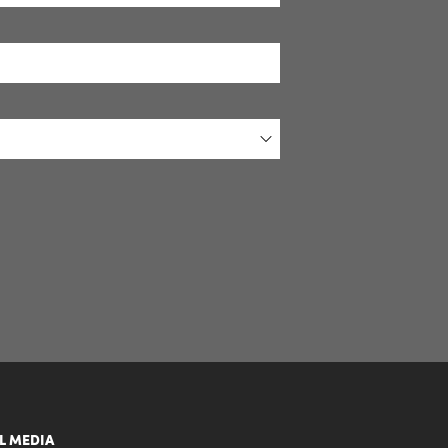
L MEDIA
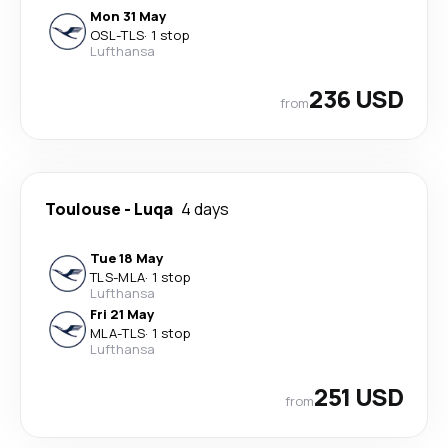
Mon 31 May
OSL
-
TLS
·
1 stop
Lufthansa
236 USD
from
Toulouse
-
Luqa
4 days
Tue 18 May
TLS
-
MLA
·
1 stop
Lufthansa
Fri 21 May
MLA
-
TLS
·
1 stop
Lufthansa
251 USD
from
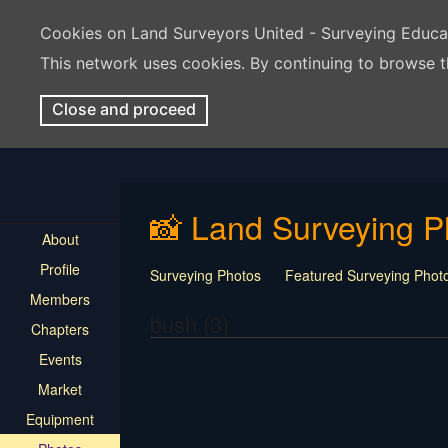
Cookies on Land Surveyors United - Surveying Educ
This network uses cookies. By continuing to browse t
Close and proceed
📸 Land Surveying P
About
Profile
Surveying Photos
Featured Surveying Phot
Members
bush (3)
Chapters
Events
Market
Equipment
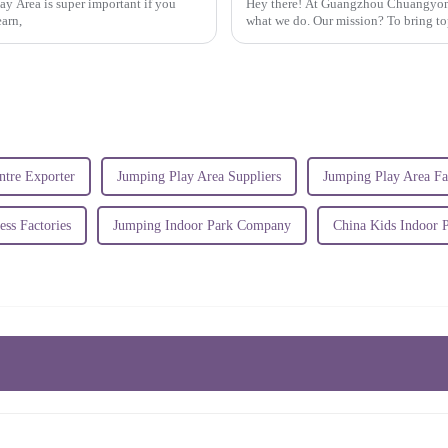
y Area is super important if you
Hey there! At Guangzhou Chuangyong 
earn,
what we do. Our mission? To bring to
ntre Exporter
Jumping Play Area Suppliers
Jumping Play Area Fa
ess Factories
Jumping Indoor Park Company
China Kids Indoor 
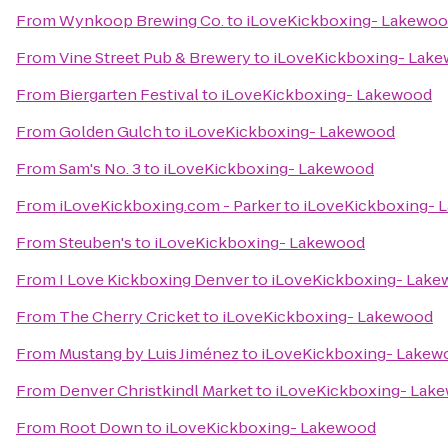
From
Wynkoop Brewing Co.
to
iLoveKickboxing- Lakewo
From
Vine Street Pub & Brewery
to
iLoveKickboxing- Lak
From
Biergarten Festival
to
iLoveKickboxing- Lakewood
From
Golden Gulch
to
iLoveKickboxing- Lakewood
From
Sam's No. 3
to
iLoveKickboxing- Lakewood
From
iLoveKickboxing.com - Parker
to
iLoveKickboxing- 
From
Steuben's
to
iLoveKickboxing- Lakewood
From
I Love Kickboxing Denver
to
iLoveKickboxing- Lak
From
The Cherry Cricket
to
iLoveKickboxing- Lakewood
From
Mustang by Luis Jiménez
to
iLoveKickboxing- Lakew
From
Denver Christkindl Market
to
iLoveKickboxing- Lak
From
Root Down
to
iLoveKickboxing- Lakewood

▬▬▬▬▬▬▬▬▬▬

▸ PROBLEM TO WORK ON: Your answer must be the full listing, copied exactly, with no pictures in it.

▸ TASK OUTPUT:
L MEDIA
Mon 31 May
OSL
-
TLS
·
1 stop
Lufthansa
236 USD
from
Toulouse
-
Luqa
4 days
Tue 18 May
TLS
-
MLA
·
1 stop
Lufthansa
Fri 21 May
MLA
-
TLS
·
1 stop
Lufthansa
251 USD
from
Cookies on Land Surveyors United - Surveying Educ
This network uses cookies. By continuing to browse t
Close and proceed
📸 Land Surveying P
About
Profile
Surveying Photos
Featured Surveying Phot
Members
bush (3)
Chapters
Events
Market
Equipment
y Area is super important if you
Hey there! At Guangzhou Chuangyong 
earn,
what we do. Our mission? To bring to
ntre Exporter
Jumping Play Area Suppliers
Jumping Play Area Fa
ess Factories
Jumping Indoor Park Company
China Kids Indoor 
From
Wynkoop Brewing Co.
to
iLoveKickboxing- Lakewo
From
Vine Street Pub & Brewery
to
iLoveKickboxing- Lak
From
Biergarten Festival
to
iLoveKickboxing- Lakewood
From
Golden Gulch
to
iLoveKickboxing- Lakewood
From
Sam's No. 3
to
iLoveKickboxing- Lakewood
From
iLoveKickboxing.com - Parker
to
iLoveKickboxing- 
From
Steuben's
to
iLoveKickboxing- Lakewood
From
I Love Kickboxing Denver
to
iLoveKickboxing- Lak
From
The Cherry Cricket
to
iLoveKickboxing- Lakewood
From
Mustang by Luis Jiménez
to
iLoveKickboxing- Lakew
From
Denver Christkindl Market
to
iLoveKickboxing- Lak
From
Root Down
to
iLoveKickboxing- Lakewood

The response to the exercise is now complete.